TASK DETAILS: Please repeat the data exactly, leaving nothing out.

Saved data entries:
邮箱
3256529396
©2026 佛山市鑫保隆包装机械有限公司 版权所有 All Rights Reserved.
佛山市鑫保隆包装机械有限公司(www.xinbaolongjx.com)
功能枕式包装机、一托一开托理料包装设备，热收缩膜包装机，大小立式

EXERCISE RESPONSE:
邮箱
3256529396
©2026 佛山市鑫保隆包装机械有限公司 版权所有 All Rights Reserved.
佛山市鑫保隆包装机械有限公司(www.xinbaolongjx.com)
功能枕式包装机、一托一开托理料包装设备，热收缩膜包装机，大小立式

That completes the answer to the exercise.